▸ WHAT IS BEING ASKED:
Give again, word for word, each line below starting at the one that contains "Wignjosoebroto menggambarkan dengan" and ending at the one that contains "berpengaruh pada dunia".

=====

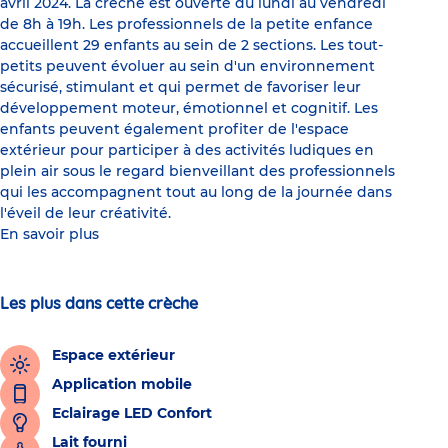
avril 2024. La crèche est ouverte du lundi au vendredi
de 8h à 19h. Les professionnels de la petite enfance
accueillent 29 enfants au sein de 2 sections. Les tout-
petits peuvent évoluer au sein d'un environnement
sécurisé, stimulant et qui permet de favoriser leur
développement moteur, émotionnel et cognitif. Les
enfants peuvent également profiter de l'espace
extérieur pour participer à des activités ludiques en
plein air sous le regard bienveillant des professionnels
qui les accompagnent tout au long de la journée dans
l'éveil de leur créativité.
En savoir plus
Les plus dans cette crèche
Espace extérieur
Application mobile
Eclairage LED Confort
Lait fourni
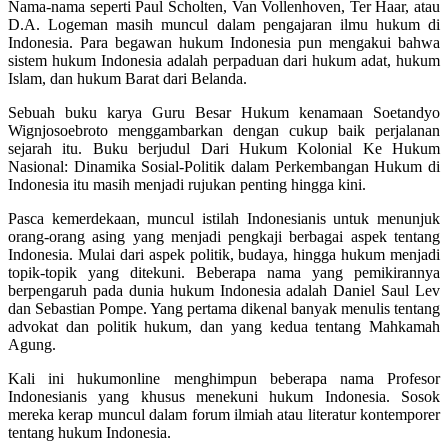
Nama-nama seperti Paul Scholten, Van Vollenhoven, Ter Haar, atau
D.A. Logeman masih muncul dalam pengajaran ilmu hukum di
Indonesia. Para begawan hukum Indonesia pun mengakui bahwa
sistem hukum Indonesia adalah perpaduan dari hukum adat, hukum
Islam, dan hukum Barat dari Belanda.
Sebuah buku karya Guru Besar Hukum kenamaan Soetandyo
Wignjosoebroto menggambarkan dengan cukup baik perjalanan
sejarah itu. Buku berjudul Dari Hukum Kolonial Ke Hukum
Nasional: Dinamika Sosial-Politik dalam Perkembangan Hukum di
Indonesia itu masih menjadi rujukan penting hingga kini.
Pasca kemerdekaan, muncul istilah Indonesianis untuk menunjuk
orang-orang asing yang menjadi pengkaji berbagai aspek tentang
Indonesia. Mulai dari aspek politik, budaya, hingga hukum menjadi
topik-topik yang ditekuni. Beberapa nama yang pemikirannya
berpengaruh pada dunia hukum Indonesia adalah Daniel Saul Lev
dan Sebastian Pompe. Yang pertama dikenal banyak menulis tentang
advokat dan politik hukum, dan yang kedua tentang Mahkamah
Agung.
Kali ini hukumonline menghimpun beberapa nama Profesor
Indonesianis yang khusus menekuni hukum Indonesia. Sosok
mereka kerap muncul dalam forum ilmiah atau literatur kontemporer
tentang hukum Indonesia.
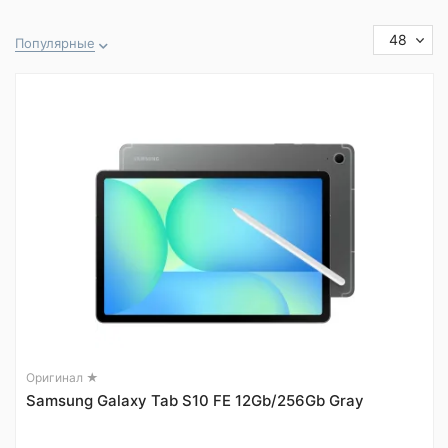
48
Популярные
Оригинал ★
Samsung Galaxy Tab S10 FE 12Gb/256Gb Gray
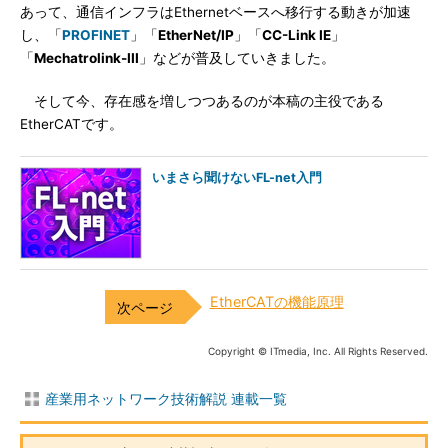
あって、通信インフラはEthernetベースへ移行する動きが加速
し、「
PROFINET
」「
EtherNet/IP
」「
CC-Link IE
」
「
Mechatrolink-III
」などが普及していきました。
そして今、存在感を増しつつあるのが本稿の主役である
EtherCATです。
いまさら聞けないFL-net入門
EtherCATの機能原理
Copyright © ITmedia, Inc. All Rights Reserved.
産業用ネットワーク技術解説 連載一覧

=====

▸ ANSWER BELOW:
Wignjosoebroto menggambarkan dengan cukup baik perjalanan
sejarah itu. Buku berjudul Dari Hukum Kolonial Ke Hukum
Nasional: Dinamika Sosial-Politik dalam Perkembangan Hukum di
Indonesia itu masih menjadi rujukan penting hingga kini.
Pasca kemerdekaan, muncul istilah Indonesianis untuk menunjuk
orang-orang asing yang menjadi pengkaji berbagai aspek tentang
Indonesia. Mulai dari aspek politik, budaya, hingga hukum menjadi
topik-topik yang ditekuni. Beberapa nama yang pemikirannya
berpengaruh pada dunia hukum Indonesia adalah Daniel Saul Lev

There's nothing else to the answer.